Reducionismo metodológico
Arthur Peacocke fornece uma definição clara de reducionismo metodológico quando escreve que
“A quebra de todos ininteligíveis complexos em unidades, buscando as estruturas desses componentes e quais funções elas podem realizar, e então as encaixando da melhor maneira possível, pelo menos teoricamente, para ver como elas funcionam juntas em um todo complexo é um estratagema comum na ciência experimental que muitos cientistas praticantes dificilmente considerariam isto digno de nota.”8
A abordagem é central ao empreendimento científico e segue um longo caminho para explicar o enorme sucesso da ciência. A identificação da estrutura do DNA, já referida, é um caso particular de tal produtividade. Outro exemplo, desta vez da física, refere-se às propriedades dos gases. Caso se considere que um gás consiste em um grande conjunto de moléculas em um movimento aleatório contínuo, pode se entender que a pressão de gás surge de bombardeios contínuos dessas moléculas nas paredes do vaso de contenção. O entendimento de “nível mais alto” das propriedades dos gases é bem explicado por um entendimento das propriedades das moléculas dos gases.
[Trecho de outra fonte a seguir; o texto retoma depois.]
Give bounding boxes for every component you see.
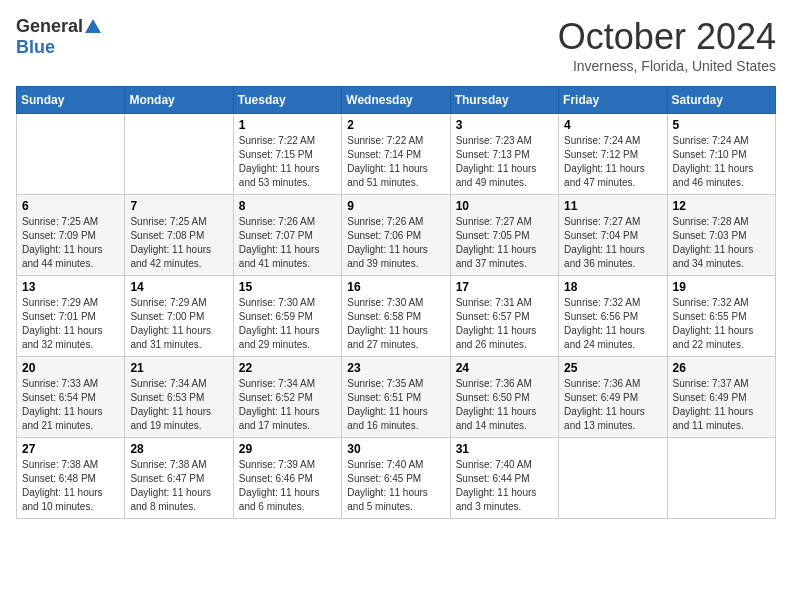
day-number: 24: [456, 361, 553, 375]
day-info: Sunrise: 7:30 AMSunset: 6:58 PMDaylight:…: [347, 296, 444, 352]
calendar-day-cell: 5Sunrise: 7:24 AMSunset: 7:10 PMDaylight…: [667, 114, 775, 195]
day-info: Sunrise: 7:23 AMSunset: 7:13 PMDaylight:…: [456, 134, 553, 190]
weekday-header-cell: Monday: [125, 87, 233, 114]
calendar-day-cell: 4Sunrise: 7:24 AMSunset: 7:12 PMDaylight…: [559, 114, 667, 195]
logo-general-text: General: [16, 16, 83, 37]
calendar-day-cell: 27Sunrise: 7:38 AMSunset: 6:48 PMDayligh…: [17, 438, 125, 519]
calendar-day-cell: 13Sunrise: 7:29 AMSunset: 7:01 PMDayligh…: [17, 276, 125, 357]
day-info: Sunrise: 7:25 AMSunset: 7:08 PMDaylight:…: [130, 215, 227, 271]
day-info: Sunrise: 7:39 AMSunset: 6:46 PMDaylight:…: [239, 458, 336, 514]
day-info: Sunrise: 7:34 AMSunset: 6:52 PMDaylight:…: [239, 377, 336, 433]
day-number: 10: [456, 199, 553, 213]
day-number: 9: [347, 199, 444, 213]
day-number: 25: [564, 361, 661, 375]
day-number: 2: [347, 118, 444, 132]
day-number: 14: [130, 280, 227, 294]
day-info: Sunrise: 7:27 AMSunset: 7:05 PMDaylight:…: [456, 215, 553, 271]
day-info: Sunrise: 7:34 AMSunset: 6:53 PMDaylight:…: [130, 377, 227, 433]
weekday-header-cell: Sunday: [17, 87, 125, 114]
day-info: Sunrise: 7:25 AMSunset: 7:09 PMDaylight:…: [22, 215, 119, 271]
calendar-day-cell: 14Sunrise: 7:29 AMSunset: 7:00 PMDayligh…: [125, 276, 233, 357]
day-number: 6: [22, 199, 119, 213]
calendar-day-cell: 29Sunrise: 7:39 AMSunset: 6:46 PMDayligh…: [233, 438, 341, 519]
calendar-day-cell: 24Sunrise: 7:36 AMSunset: 6:50 PMDayligh…: [450, 357, 558, 438]
day-info: Sunrise: 7:26 AMSunset: 7:06 PMDaylight:…: [347, 215, 444, 271]
calendar-week-row: 6Sunrise: 7:25 AMSunset: 7:09 PMDaylight…: [17, 195, 776, 276]
day-info: Sunrise: 7:38 AMSunset: 6:48 PMDaylight:…: [22, 458, 119, 514]
day-number: 21: [130, 361, 227, 375]
day-info: Sunrise: 7:32 AMSunset: 6:55 PMDaylight:…: [673, 296, 770, 352]
day-info: Sunrise: 7:24 AMSunset: 7:12 PMDaylight:…: [564, 134, 661, 190]
day-number: 23: [347, 361, 444, 375]
calendar-day-cell: [17, 114, 125, 195]
calendar-day-cell: 23Sunrise: 7:35 AMSunset: 6:51 PMDayligh…: [342, 357, 450, 438]
day-number: 19: [673, 280, 770, 294]
calendar-day-cell: 17Sunrise: 7:31 AMSunset: 6:57 PMDayligh…: [450, 276, 558, 357]
weekday-header-cell: Wednesday: [342, 87, 450, 114]
page-header: General Blue October 2024 Inverness, Flo…: [16, 16, 776, 74]
location-text: Inverness, Florida, United States: [558, 58, 776, 74]
calendar-day-cell: [559, 438, 667, 519]
day-info: Sunrise: 7:22 AMSunset: 7:14 PMDaylight:…: [347, 134, 444, 190]
calendar-week-row: 27Sunrise: 7:38 AMSunset: 6:48 PMDayligh…: [17, 438, 776, 519]
svg-marker-0: [85, 19, 101, 33]
day-info: Sunrise: 7:28 AMSunset: 7:03 PMDaylight:…: [673, 215, 770, 271]
weekday-header-cell: Tuesday: [233, 87, 341, 114]
calendar-day-cell: 18Sunrise: 7:32 AMSunset: 6:56 PMDayligh…: [559, 276, 667, 357]
day-number: 7: [130, 199, 227, 213]
calendar-table: SundayMondayTuesdayWednesdayThursdayFrid…: [16, 86, 776, 519]
logo: General Blue: [16, 16, 102, 58]
calendar-week-row: 1Sunrise: 7:22 AMSunset: 7:15 PMDaylight…: [17, 114, 776, 195]
calendar-week-row: 20Sunrise: 7:33 AMSunset: 6:54 PMDayligh…: [17, 357, 776, 438]
day-info: Sunrise: 7:33 AMSunset: 6:54 PMDaylight:…: [22, 377, 119, 433]
day-info: Sunrise: 7:31 AMSunset: 6:57 PMDaylight:…: [456, 296, 553, 352]
day-info: Sunrise: 7:26 AMSunset: 7:07 PMDaylight:…: [239, 215, 336, 271]
calendar-day-cell: 8Sunrise: 7:26 AMSunset: 7:07 PMDaylight…: [233, 195, 341, 276]
calendar-day-cell: 30Sunrise: 7:40 AMSunset: 6:45 PMDayligh…: [342, 438, 450, 519]
day-info: Sunrise: 7:38 AMSunset: 6:47 PMDaylight:…: [130, 458, 227, 514]
weekday-header-cell: Thursday: [450, 87, 558, 114]
day-number: 17: [456, 280, 553, 294]
day-number: 3: [456, 118, 553, 132]
calendar-day-cell: 1Sunrise: 7:22 AMSunset: 7:15 PMDaylight…: [233, 114, 341, 195]
day-number: 30: [347, 442, 444, 456]
calendar-day-cell: 16Sunrise: 7:30 AMSunset: 6:58 PMDayligh…: [342, 276, 450, 357]
weekday-header-cell: Friday: [559, 87, 667, 114]
calendar-day-cell: 9Sunrise: 7:26 AMSunset: 7:06 PMDaylight…: [342, 195, 450, 276]
day-number: 15: [239, 280, 336, 294]
day-number: 4: [564, 118, 661, 132]
day-number: 11: [564, 199, 661, 213]
day-info: Sunrise: 7:37 AMSunset: 6:49 PMDaylight:…: [673, 377, 770, 433]
month-title: October 2024: [558, 16, 776, 58]
calendar-day-cell: [667, 438, 775, 519]
calendar-day-cell: 31Sunrise: 7:40 AMSunset: 6:44 PMDayligh…: [450, 438, 558, 519]
calendar-day-cell: 20Sunrise: 7:33 AMSunset: 6:54 PMDayligh…: [17, 357, 125, 438]
calendar-day-cell: 6Sunrise: 7:25 AMSunset: 7:09 PMDaylight…: [17, 195, 125, 276]
calendar-day-cell: 22Sunrise: 7:34 AMSunset: 6:52 PMDayligh…: [233, 357, 341, 438]
calendar-day-cell: 10Sunrise: 7:27 AMSunset: 7:05 PMDayligh…: [450, 195, 558, 276]
calendar-day-cell: 7Sunrise: 7:25 AMSunset: 7:08 PMDaylight…: [125, 195, 233, 276]
title-section: October 2024 Inverness, Florida, United …: [558, 16, 776, 74]
calendar-day-cell: 12Sunrise: 7:28 AMSunset: 7:03 PMDayligh…: [667, 195, 775, 276]
day-info: Sunrise: 7:27 AMSunset: 7:04 PMDaylight:…: [564, 215, 661, 271]
calendar-day-cell: 25Sunrise: 7:36 AMSunset: 6:49 PMDayligh…: [559, 357, 667, 438]
day-number: 27: [22, 442, 119, 456]
day-info: Sunrise: 7:40 AMSunset: 6:44 PMDaylight:…: [456, 458, 553, 514]
calendar-day-cell: [125, 114, 233, 195]
calendar-day-cell: 21Sunrise: 7:34 AMSunset: 6:53 PMDayligh…: [125, 357, 233, 438]
day-info: Sunrise: 7:36 AMSunset: 6:49 PMDaylight:…: [564, 377, 661, 433]
calendar-body: 1Sunrise: 7:22 AMSunset: 7:15 PMDaylight…: [17, 114, 776, 519]
day-info: Sunrise: 7:35 AMSunset: 6:51 PMDaylight:…: [347, 377, 444, 433]
day-info: Sunrise: 7:40 AMSunset: 6:45 PMDaylight:…: [347, 458, 444, 514]
day-number: 26: [673, 361, 770, 375]
calendar-day-cell: 19Sunrise: 7:32 AMSunset: 6:55 PMDayligh…: [667, 276, 775, 357]
day-number: 18: [564, 280, 661, 294]
day-number: 22: [239, 361, 336, 375]
calendar-day-cell: 3Sunrise: 7:23 AMSunset: 7:13 PMDaylight…: [450, 114, 558, 195]
day-number: 1: [239, 118, 336, 132]
day-number: 8: [239, 199, 336, 213]
day-number: 5: [673, 118, 770, 132]
day-info: Sunrise: 7:32 AMSunset: 6:56 PMDaylight:…: [564, 296, 661, 352]
logo-triangle-icon: [84, 17, 102, 35]
calendar-header-row: SundayMondayTuesdayWednesdayThursdayFrid…: [17, 87, 776, 114]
Robert Boyle foi um dos membros fundadores da Royal Society em 1660 e, em seu livro, A Disquisition about the Final Causes of Natural Things [Uma Análise Sobre as Causas Finais das Coisas Naturais] (1688), ele “argumenta que o cientista, em seu trabalho diário, não precisa prestar atenção a nada exceto ao tamanho, forma, textura e movimento das partículas”. Ainda assim, um dos livros que escreveu foi The Christian Virtuoso [O Cristão Virtuoso]9, subtitulado de Shewing that, by being addicted to Experimental Philosophy [science], a man is rather assisted than indisposed to be a good Christian [Mostrando que, ao ser viciado em filosofia experimental (ciência), um homem é auxiliado e não impedido de ser um bom cristão]. Há uma diferença importante, como reconheceu Boyle10, entre o reducionismo como método e a afirmação de que a história envolvendo átomo e molécula é a única explicação válida do mundo. O reducionismo metodológico é teologicamente benigno. É uma abordagem produtiva que não apresenta ameaça à crença religiosa. Uma ajuda definitiva e não um obstáculo.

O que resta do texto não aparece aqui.